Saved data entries
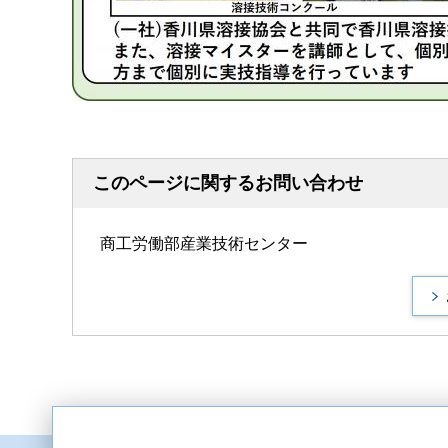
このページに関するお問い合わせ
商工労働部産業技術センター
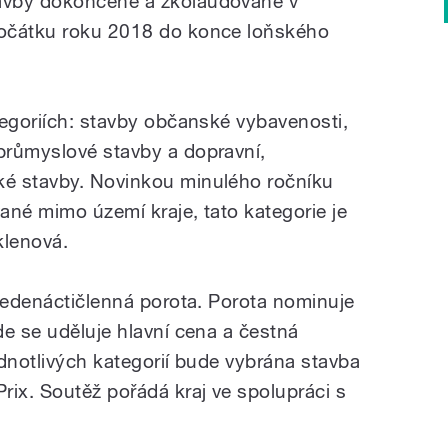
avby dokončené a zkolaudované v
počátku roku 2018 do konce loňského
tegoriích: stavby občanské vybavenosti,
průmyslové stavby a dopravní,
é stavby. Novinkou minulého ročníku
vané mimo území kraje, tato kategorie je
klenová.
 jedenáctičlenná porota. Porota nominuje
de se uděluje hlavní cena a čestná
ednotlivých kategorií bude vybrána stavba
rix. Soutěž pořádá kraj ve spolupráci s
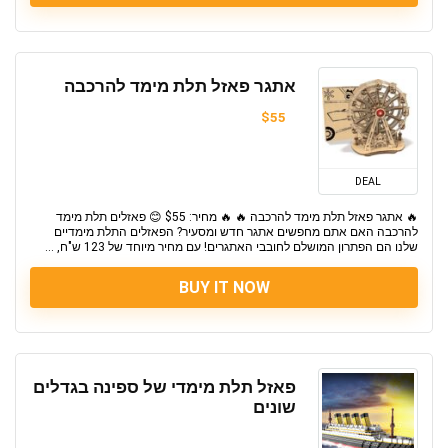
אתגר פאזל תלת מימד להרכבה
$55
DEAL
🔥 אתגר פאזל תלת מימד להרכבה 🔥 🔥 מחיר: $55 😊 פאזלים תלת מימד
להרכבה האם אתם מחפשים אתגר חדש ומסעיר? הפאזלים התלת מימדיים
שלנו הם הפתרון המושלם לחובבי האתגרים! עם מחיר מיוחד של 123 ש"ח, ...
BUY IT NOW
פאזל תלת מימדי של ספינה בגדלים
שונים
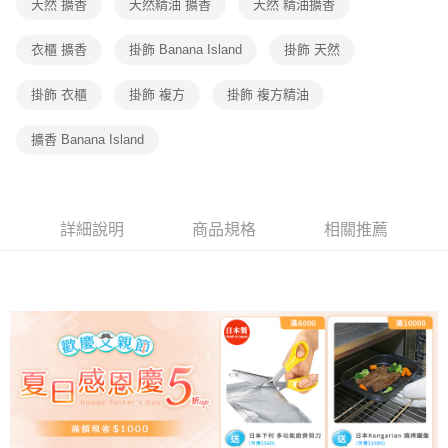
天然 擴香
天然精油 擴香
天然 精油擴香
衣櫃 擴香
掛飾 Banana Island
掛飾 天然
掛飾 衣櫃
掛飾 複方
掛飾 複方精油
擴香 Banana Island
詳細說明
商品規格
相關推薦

### Task details
Filter the entries and keep only the lines holding "stavby".

### Reply to the exercise
tegoriích: stavby občanské vybavenosti,
průmyslové stavby a dopravní,
é stavby. Novinkou minulého ročníku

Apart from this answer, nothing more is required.